WHAT IS NEEDED :: Your task is to repeat all of the data exactly while excluding the pictures.

PROVIDED DATA ::
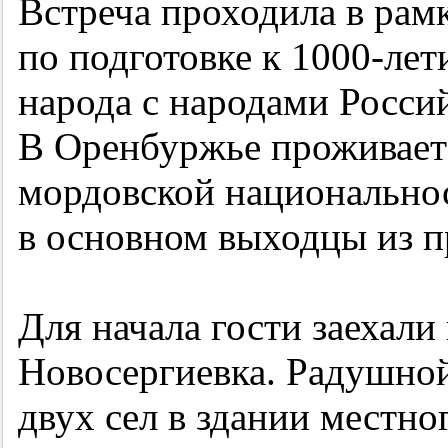
Встреча проходила в рам
по подготовке к
1000-лет
народа с народами Россий
В Оренбуржье проживает 
мордовской национально
в основном выходцы из 
Для начала гости заехали
Новосергиевка. Радушной
двух сел в здании местно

EXERCISE SOLUTION ::
Встреча проходила в рам
по подготовке к
1000-лет
народа с народами Россий
В Оренбуржье проживает 
мордовской национально
в основном выходцы из 
Для начала гости заехали
Новосергиевка. Радушной
двух сел в здании местно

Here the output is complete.